** Material supplied **
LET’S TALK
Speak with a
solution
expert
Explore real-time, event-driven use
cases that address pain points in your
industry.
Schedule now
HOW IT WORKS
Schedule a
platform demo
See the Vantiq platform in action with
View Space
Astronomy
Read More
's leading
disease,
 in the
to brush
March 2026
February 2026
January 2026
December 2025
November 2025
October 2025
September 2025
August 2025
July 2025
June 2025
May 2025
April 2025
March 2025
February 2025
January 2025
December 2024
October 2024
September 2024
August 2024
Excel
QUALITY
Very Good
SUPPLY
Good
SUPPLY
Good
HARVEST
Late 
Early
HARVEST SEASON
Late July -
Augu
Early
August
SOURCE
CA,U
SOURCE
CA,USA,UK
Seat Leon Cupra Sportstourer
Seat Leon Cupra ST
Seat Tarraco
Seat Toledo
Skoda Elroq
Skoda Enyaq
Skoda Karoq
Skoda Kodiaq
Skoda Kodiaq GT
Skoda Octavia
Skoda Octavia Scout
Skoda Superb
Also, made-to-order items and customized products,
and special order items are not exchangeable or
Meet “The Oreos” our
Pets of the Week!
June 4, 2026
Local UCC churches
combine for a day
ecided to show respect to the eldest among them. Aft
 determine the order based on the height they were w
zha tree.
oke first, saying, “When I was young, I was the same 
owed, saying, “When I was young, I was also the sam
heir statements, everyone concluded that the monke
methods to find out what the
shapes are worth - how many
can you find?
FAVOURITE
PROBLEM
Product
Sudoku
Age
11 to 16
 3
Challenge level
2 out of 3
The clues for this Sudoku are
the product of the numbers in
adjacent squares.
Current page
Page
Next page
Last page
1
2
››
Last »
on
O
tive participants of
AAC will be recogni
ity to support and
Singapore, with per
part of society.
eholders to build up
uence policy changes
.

** Exercise requirements **
Wherever the string "young" occurs in the entries, copy that whole line.

** Output of the exercise **
oke first, saying, “When I was young, I was the same 
owed, saying, “When I was young, I was also the sam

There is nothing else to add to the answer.